# Puppy Pics



## susie and sadie (Jun 22, 2005)

I thought it was time I share new pics of Gracie. She's 5 1/2 months old now and growing like a weed! Getting clear pics is a challenge because she never sits still...lol. Susie has been an angel as far as tolerating her, but I don't know if they'll ever be best friends. At least not until Gracie learns to stop pulling her tail! And of course, I have to include pics of my precious Susie. Excuse her stained face, though. She's eating a recipe with sweet potatoes right now, and even though her face had just been washed for the pics she still has that orange glow. :innocent: She'll be 15 in August, and though she naps more and has gotten hard of hearing, she's still doing very well. :wub:


----------



## maddysmom (Mar 8, 2012)

Oh wow! So beautiful. Susie looks amazing for 15 and Gracie is too cute for words. Thanks for sharing such wonderful pictures.


----------



## kd1212 (Nov 5, 2013)

Both are adorable! Joanne is right, Susie looks great. They do sleep a lot as they get older. I hope she lives for a long time and remains healthy...


----------



## wkomorow (Aug 26, 2011)

What a pair of angels.


----------



## Sylie (Apr 4, 2011)

I'm so happy to hear that you have Gracie to heal your heart. She is one lucky puppy to find a home with you and her big sister, Suzie.


----------



## bellaratamaltese (May 24, 2006)

Adorable!!!


----------



## Lou's Mom (Apr 8, 2014)

Beautiful babies!


----------



## maggieh (Dec 16, 2007)

Simply precious!


----------



## Snuggle's Mom (Jan 3, 2008)

What sweet looking Malts!!! And your Susie really does look great for being almost 15 years old. Our Yorkie Snuggles will be 16 in July.


----------



## Polly's mom (Apr 29, 2013)

Wow!!! That is a beautiful family.


----------



## sherry (Jan 4, 2013)

Precious!


----------



## Pooh's mommy (Aug 31, 2014)

Little Gracie is adorable. I love the picture of her with her little pink toys :wub:

Wow, Susie looks amazing :wub: You are truly blessed :wub:


----------



## elly (Sep 11, 2006)

Beautiful furry family.


----------



## Bailey&Me (Mar 8, 2010)

Your girls are so adorable! Wow, Susie looks amazing...you'd never guess she was 15. You do a beautiful job with your girls.


----------



## Gabbee15 (Jan 8, 2015)

Your fluffs are adorable. I agree that your older one looks great for her age. They both look well loved. Isn't it funny how much bigger the older one looks when you bring a puppy home. How much dr they weigh? Mine are 8.5 and 3.4 Enjoy


----------



## Matilda's mommy (Jun 1, 2005)

Allison I'm just so happy for you. Susie looks wonderful, I love her big eyes:wub: I can only hope Matilda and Maddie grow old gracefully like Susie, your such a good mommy:wub:
Your little Gracie is just to cute for words, I can see she's a live wire, bet she brings lots of laughs and smiles to you.
Gracie and Susie:wub: to very very babies, give them loves from auntie:wub:
I love you Allison :wub:


----------



## lydiatug (Feb 21, 2012)

They are both adorable!


----------



## susie and sadie (Jun 22, 2005)

maddysmom said:


> Oh wow! So beautiful. Susie looks amazing for 15 and Gracie is too cute for words. Thanks for sharing such wonderful pictures.

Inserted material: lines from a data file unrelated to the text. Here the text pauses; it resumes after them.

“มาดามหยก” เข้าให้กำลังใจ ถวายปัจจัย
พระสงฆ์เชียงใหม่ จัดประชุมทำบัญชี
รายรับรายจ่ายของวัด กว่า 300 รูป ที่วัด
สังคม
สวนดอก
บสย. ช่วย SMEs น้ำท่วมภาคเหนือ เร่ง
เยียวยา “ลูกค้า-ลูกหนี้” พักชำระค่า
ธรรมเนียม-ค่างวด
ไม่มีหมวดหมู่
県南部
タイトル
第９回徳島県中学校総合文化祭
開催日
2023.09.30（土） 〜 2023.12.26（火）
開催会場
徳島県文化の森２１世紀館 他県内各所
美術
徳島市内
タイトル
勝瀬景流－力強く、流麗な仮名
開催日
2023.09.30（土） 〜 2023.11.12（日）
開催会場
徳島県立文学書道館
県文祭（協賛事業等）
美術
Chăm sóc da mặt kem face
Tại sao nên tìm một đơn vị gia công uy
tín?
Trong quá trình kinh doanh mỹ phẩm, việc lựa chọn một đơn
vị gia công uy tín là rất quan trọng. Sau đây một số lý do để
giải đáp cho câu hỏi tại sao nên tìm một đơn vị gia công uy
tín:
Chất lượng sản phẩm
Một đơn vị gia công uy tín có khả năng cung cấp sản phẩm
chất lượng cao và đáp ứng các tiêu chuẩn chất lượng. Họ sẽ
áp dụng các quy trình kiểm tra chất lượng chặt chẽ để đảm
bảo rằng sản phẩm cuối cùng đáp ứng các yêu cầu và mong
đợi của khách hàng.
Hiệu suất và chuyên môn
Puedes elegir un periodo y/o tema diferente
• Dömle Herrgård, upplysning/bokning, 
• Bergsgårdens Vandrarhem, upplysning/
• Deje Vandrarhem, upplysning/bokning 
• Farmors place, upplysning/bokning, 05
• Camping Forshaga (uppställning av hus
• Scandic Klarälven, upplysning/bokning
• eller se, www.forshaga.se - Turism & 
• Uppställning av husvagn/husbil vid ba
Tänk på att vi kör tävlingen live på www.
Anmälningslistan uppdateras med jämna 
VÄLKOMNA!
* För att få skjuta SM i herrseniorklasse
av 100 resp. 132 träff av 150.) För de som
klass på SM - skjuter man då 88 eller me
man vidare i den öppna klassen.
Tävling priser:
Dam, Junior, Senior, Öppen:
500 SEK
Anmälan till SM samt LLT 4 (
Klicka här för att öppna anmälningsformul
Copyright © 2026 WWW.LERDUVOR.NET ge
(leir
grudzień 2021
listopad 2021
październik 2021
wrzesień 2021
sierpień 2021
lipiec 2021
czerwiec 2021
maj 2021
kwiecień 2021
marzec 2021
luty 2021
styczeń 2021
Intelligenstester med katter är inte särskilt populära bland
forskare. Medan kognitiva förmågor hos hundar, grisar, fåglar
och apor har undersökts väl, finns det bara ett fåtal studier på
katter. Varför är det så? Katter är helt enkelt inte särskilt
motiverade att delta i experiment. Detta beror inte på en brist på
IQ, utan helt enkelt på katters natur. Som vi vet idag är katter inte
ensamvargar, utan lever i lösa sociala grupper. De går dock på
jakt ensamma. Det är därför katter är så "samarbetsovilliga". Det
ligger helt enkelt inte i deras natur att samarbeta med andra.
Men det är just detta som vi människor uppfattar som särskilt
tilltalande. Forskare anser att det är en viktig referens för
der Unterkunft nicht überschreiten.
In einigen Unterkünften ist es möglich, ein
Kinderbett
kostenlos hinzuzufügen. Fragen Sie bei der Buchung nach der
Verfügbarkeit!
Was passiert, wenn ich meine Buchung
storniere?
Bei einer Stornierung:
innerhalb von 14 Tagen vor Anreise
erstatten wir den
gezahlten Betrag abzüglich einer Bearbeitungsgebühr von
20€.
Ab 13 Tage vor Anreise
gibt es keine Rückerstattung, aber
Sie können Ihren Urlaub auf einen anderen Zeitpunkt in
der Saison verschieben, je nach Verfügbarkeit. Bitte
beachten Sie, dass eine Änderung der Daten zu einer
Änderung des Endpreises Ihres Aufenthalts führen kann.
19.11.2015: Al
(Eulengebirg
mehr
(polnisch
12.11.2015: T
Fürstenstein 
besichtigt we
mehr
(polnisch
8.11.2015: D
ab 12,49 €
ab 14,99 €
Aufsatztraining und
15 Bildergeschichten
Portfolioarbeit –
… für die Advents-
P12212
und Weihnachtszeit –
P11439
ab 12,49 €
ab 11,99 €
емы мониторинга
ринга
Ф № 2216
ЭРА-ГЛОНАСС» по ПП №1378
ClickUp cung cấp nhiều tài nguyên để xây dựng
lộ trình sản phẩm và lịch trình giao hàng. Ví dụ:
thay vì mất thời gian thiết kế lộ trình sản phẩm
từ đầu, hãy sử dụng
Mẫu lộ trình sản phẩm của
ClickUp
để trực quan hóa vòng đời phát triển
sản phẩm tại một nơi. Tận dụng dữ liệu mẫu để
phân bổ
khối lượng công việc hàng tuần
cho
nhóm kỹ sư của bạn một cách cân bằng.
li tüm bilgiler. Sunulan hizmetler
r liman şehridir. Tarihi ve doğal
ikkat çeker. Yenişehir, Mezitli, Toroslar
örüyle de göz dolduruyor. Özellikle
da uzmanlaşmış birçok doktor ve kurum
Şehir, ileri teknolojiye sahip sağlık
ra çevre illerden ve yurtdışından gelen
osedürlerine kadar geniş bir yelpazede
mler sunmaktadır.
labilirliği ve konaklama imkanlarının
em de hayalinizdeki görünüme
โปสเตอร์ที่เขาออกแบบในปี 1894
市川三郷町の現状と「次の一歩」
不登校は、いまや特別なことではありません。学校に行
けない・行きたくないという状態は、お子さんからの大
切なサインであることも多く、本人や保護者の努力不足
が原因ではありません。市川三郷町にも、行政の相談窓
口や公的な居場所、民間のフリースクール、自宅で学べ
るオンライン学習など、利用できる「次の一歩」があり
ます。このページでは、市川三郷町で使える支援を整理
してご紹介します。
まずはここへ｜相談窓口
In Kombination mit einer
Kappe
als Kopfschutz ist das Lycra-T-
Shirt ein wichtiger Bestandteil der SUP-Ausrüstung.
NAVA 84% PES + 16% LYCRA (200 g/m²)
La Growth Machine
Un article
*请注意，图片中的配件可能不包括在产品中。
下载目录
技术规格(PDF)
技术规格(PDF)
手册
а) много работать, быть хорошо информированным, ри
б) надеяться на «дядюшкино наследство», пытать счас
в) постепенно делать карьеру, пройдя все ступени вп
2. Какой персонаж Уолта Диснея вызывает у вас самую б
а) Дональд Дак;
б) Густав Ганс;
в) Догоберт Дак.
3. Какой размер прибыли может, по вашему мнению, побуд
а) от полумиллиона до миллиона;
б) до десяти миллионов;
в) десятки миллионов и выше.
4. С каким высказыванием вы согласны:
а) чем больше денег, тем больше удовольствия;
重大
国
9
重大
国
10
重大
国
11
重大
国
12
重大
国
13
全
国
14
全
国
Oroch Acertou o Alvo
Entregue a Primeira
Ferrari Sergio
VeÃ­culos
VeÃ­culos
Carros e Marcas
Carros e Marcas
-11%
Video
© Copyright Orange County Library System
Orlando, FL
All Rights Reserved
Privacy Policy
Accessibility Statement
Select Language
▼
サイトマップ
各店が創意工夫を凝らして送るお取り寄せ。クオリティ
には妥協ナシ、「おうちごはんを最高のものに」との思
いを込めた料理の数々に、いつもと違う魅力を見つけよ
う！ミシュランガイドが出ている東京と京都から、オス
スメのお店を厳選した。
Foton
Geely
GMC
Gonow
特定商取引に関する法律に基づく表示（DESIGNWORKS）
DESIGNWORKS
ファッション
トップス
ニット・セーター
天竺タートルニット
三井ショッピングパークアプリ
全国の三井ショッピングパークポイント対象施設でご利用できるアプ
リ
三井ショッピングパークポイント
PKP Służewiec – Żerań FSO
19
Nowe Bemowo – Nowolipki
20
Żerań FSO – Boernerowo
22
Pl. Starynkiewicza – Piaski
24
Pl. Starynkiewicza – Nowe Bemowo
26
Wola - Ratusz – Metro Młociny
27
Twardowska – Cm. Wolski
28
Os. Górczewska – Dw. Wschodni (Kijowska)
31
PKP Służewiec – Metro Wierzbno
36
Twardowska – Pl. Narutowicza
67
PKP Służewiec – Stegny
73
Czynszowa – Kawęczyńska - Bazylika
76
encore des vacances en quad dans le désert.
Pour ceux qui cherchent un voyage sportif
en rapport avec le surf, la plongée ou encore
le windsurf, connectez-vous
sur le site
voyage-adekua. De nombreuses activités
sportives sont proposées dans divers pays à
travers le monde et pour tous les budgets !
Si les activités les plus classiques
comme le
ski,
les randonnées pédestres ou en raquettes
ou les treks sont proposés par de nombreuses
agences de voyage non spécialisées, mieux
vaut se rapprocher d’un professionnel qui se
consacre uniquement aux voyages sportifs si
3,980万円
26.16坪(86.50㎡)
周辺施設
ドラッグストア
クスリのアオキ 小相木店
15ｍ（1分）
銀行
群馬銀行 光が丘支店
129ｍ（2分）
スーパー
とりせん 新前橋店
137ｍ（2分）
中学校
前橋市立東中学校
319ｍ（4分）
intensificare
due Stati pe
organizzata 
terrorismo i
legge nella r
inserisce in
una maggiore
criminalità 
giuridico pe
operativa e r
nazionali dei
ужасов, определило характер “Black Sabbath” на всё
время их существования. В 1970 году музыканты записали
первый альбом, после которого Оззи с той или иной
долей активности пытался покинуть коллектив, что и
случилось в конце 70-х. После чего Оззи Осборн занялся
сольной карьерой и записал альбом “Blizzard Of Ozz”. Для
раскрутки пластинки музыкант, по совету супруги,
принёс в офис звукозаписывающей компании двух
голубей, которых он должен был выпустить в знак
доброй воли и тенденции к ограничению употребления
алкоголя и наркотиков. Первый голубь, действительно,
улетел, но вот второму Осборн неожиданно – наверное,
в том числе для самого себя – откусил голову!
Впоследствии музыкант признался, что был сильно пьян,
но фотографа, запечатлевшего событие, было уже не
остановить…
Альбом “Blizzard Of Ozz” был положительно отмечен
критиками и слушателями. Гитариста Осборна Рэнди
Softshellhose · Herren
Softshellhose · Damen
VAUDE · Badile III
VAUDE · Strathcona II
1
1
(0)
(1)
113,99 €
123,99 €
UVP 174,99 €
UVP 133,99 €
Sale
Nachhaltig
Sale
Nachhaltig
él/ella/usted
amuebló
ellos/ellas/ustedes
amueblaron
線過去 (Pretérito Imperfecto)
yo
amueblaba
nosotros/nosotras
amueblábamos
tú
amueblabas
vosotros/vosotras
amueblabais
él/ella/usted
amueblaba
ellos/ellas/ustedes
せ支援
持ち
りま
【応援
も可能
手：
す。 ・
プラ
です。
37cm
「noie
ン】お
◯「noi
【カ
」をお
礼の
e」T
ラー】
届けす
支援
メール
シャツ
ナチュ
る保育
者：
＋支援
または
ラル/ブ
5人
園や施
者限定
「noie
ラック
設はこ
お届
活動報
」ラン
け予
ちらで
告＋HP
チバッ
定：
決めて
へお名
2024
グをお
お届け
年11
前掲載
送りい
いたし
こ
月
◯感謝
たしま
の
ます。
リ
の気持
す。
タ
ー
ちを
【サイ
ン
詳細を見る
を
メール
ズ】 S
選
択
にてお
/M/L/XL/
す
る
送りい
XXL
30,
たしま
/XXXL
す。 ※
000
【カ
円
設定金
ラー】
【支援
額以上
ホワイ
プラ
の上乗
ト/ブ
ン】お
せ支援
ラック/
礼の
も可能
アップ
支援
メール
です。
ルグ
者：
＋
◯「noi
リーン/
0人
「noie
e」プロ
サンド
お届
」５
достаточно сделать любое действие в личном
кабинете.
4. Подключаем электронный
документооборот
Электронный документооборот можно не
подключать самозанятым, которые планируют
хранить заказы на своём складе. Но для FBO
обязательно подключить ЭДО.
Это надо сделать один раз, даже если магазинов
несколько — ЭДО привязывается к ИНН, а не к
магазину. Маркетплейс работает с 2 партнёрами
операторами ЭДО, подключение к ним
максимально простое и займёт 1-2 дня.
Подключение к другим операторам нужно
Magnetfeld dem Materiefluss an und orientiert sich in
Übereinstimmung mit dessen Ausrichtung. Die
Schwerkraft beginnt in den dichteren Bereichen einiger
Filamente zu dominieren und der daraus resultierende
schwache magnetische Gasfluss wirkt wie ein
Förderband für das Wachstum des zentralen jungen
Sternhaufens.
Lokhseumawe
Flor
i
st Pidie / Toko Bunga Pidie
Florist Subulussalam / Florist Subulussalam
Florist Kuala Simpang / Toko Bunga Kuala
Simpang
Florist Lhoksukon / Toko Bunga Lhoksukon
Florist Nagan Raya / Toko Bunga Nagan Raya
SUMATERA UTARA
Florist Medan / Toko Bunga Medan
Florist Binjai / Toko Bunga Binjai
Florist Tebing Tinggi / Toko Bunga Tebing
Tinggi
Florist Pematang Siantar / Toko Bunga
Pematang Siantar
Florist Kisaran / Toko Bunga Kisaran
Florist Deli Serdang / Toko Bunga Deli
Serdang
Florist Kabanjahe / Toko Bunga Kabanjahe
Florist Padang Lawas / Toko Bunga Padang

Thank you! It's hard to believe Susie's reached this age already. Seems like the blink of an eye. 



kd1212 said:


> Both are adorable! Joanne is right, Susie looks great. They do sleep a lot as they get older. I hope she lives for a long time and remains healthy...


I hope for that everyday, too. I'm so blessed that she's still doing well. Thank you!



wkomorow said:


> What a pair of angels.


Thank you!



Sylie said:


> I'm so happy to hear that you have Gracie to heal your heart. She is one lucky puppy to find a home with you and her big sister, Suzie.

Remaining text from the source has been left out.